En janvier 2020, s’était tenu à l’Académie des sciences un colloque sur le changement climatique, au cours duquel était organisé une table ronde avec de jeunes participants, étudiants, doctorants, chercheurs, qui ont fait le choix de s’engager pour le climat, notamment en participant à des actions de médiation scientifique (le Train du climat). Nous avons interviewé trois d’entre eux, et vous livrons leurs réponses à l’occasion la Journée mondiale pour le climat, ce 8 décembre.
Vous souvenez vous de votre première sensibilisation aux questions climatiques ?
Aurélien Bigo : J’ai eu quelques cours sur le développement durable et en lien avec le climat durant mes études de géologie, étant donné la proximité de la thématique avec le thème de la formation.
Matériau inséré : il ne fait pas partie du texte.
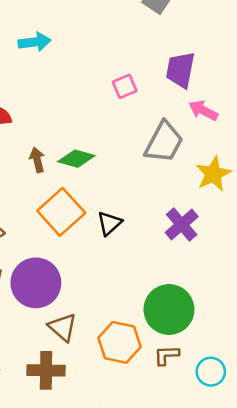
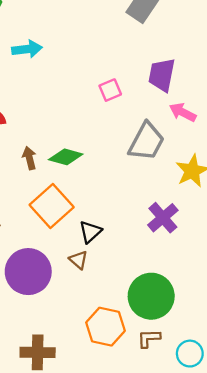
black triangle: (109, 223) -> (90, 232), moved
brown triangle: (62, 327) -> (79, 260), moved, size x0.7

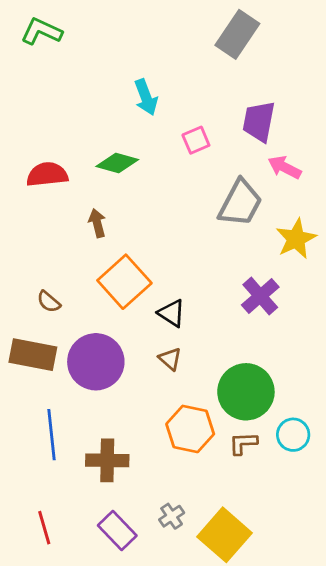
cyan arrow: (27, 49) -> (146, 97), moved, turned 76
green diamond: (66, 157) -> (117, 163), moved
black triangle: (90, 232) -> (172, 313), turned -45
brown triangle: (79, 260) -> (170, 359), moved
cyan circle: (190, 354) -> (293, 435), moved

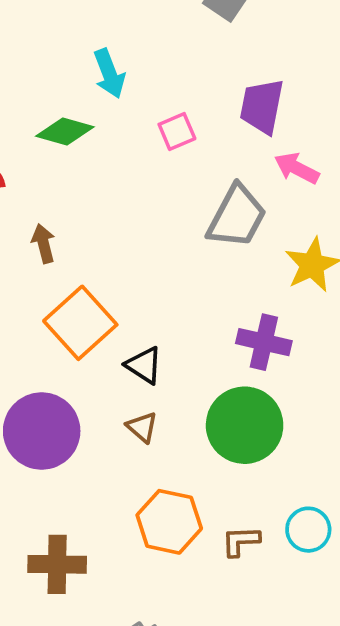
green diamond: (117, 163) -> (65, 131), moved
purple cross: (260, 296) -> (264, 342), turned -36
green circle: (246, 392) -> (245, 425), moved

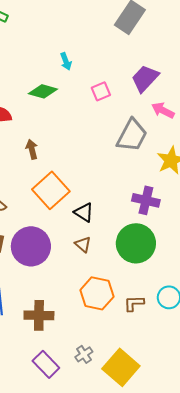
cyan arrow: (109, 74) -> (66, 61), size x0.7
purple trapezoid: (262, 106) -> (145, 78), turned 32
Néanmoins, ces enjeux n’étaient pas forcément intégrés à l’ensemble de la formation.
Camille Jonchères : Le problème du climat est intervenu dans ma vie par la formation que j’ai suivie. J’étais dans l’avant-dernière année universitaire en sociologie, où après avoir hésité avec le parcours recherche, j’ai choisi le parcours « études et diagnostiques sociologiques ». Professionnalisant, ce master se caractérisait par un stage de six mois. Au moment de la recherche de stage, j’ai été recrutée par l’Association climatologique de moyenne Garonne (ACMG) pour intégrer un programme européen (Adaptaclima). Ma connaissance était alors très générale, mais j’ai pu rapidement m’outiller sur l’actualité du front de la recherche et des enjeux associés au changement climatique et ses impacts. Ce bagage sur les essentiels m’a permis ensuite de construire mon identité professionnelle sur des bases solides. Cela a été une véritable immersion, teintée de passion et de créativité ; à la fin du stage, je voulais rejoindre ces troupes qui réfléchissent au problème et imaginent comment y répondre !
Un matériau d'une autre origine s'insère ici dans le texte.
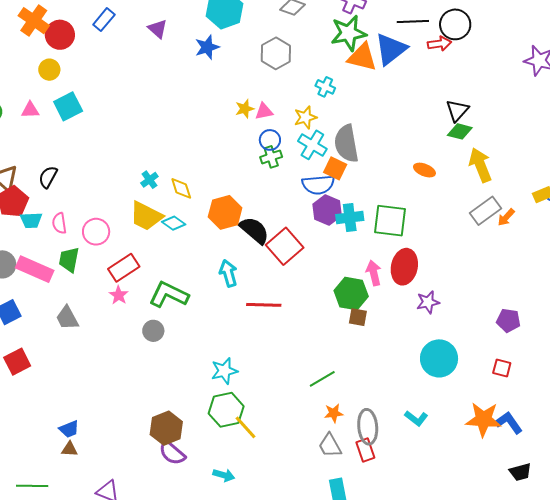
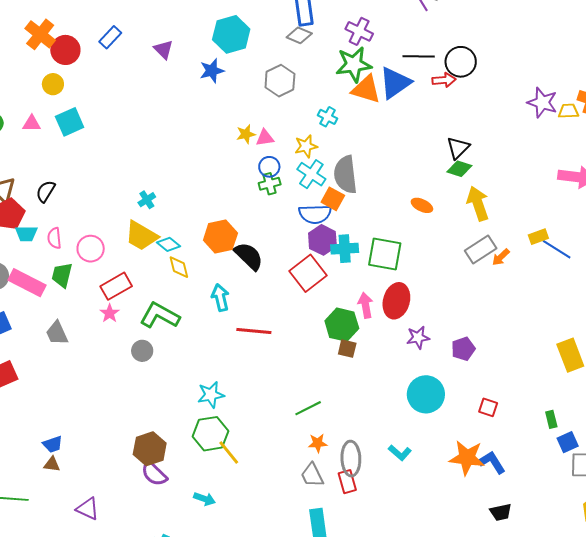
yellow diamond: (181, 188) -> (179, 267), moved
red square: (285, 246) -> (308, 273), moved
purple pentagon: (508, 320) -> (463, 349), moved, turned -30

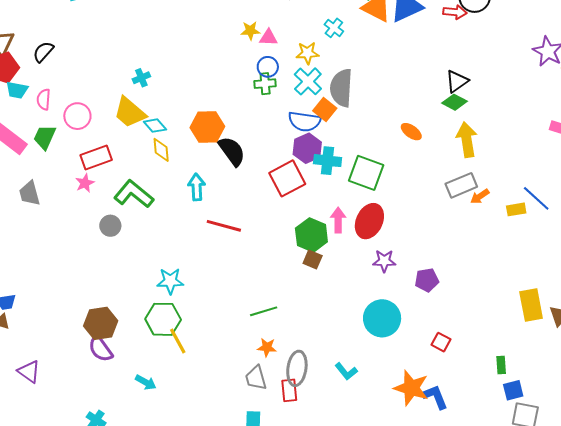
yellow rectangle: (538, 237) -> (516, 209), moved

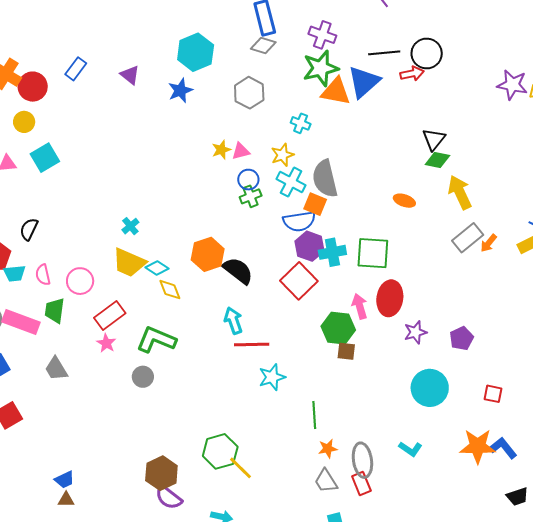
cyan arrow: (197, 187) -> (233, 321), moved
cyan star: (170, 281) -> (272, 377), moved
green line: (264, 311) -> (314, 415), turned -60

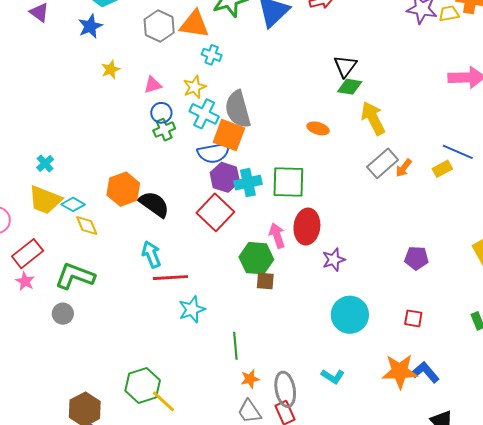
orange triangle: (336, 92) -> (194, 24), moved
yellow star: (221, 150) -> (111, 70), moved
orange square: (315, 204) -> (229, 135), size x1.4
purple pentagon: (462, 338) -> (417, 258), moved, turned 30

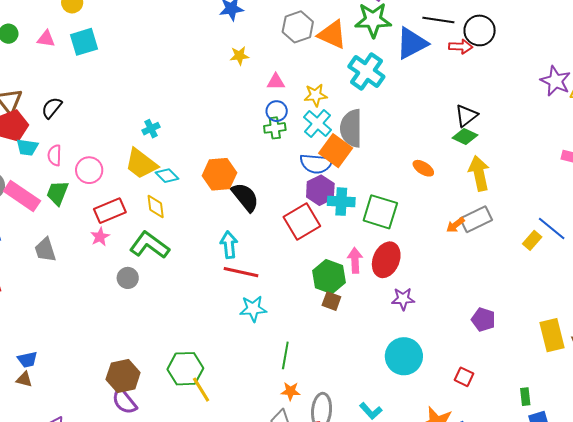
cyan cross: (212, 55) -> (366, 72), moved, size x1.8
orange arrow: (404, 168) -> (455, 225), moved
yellow rectangle: (442, 169) -> (532, 240), turned -36
yellow diamond: (87, 225) -> (156, 207), moved

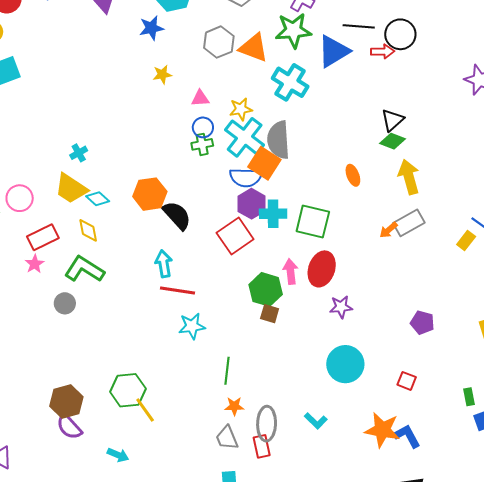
cyan cross: (318, 124) -> (245, 137), size x1.4
orange ellipse: (423, 168) -> (353, 175), turned 40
Florian Tirana : Je me souviens d’un moment en particulier qui a pour moi été le point de bascule de ma prise de conscience du problème climatique. Il s’agit de l’interview donnée par Nicolas Hulot sur France Inter, où il annonce sa démission [le 28 août 2018]. J’étais bien sûr parfaitement au courant de la situation avant, comme beaucoup d’entre nous, mais je ne réalisais pas, je crois, l’urgence et l’imminence du problème. Voir M. Hulot défait à cause de son incapacité à faire changer les choses, et s’interroger sur le soutien de la société civile, a été un vrai choc. En tant qu’ingénieur, formé dans une grande école publique, j’ai senti que j’avais la possibilité de faire quelque chose, pour faire bouger les lignes. Je me suis donc senti responsable de m’engager dans cette voie-là, depuis ce moment-là.
Lors de votre scolarité, cette question du climat a-t-elle été abordée ?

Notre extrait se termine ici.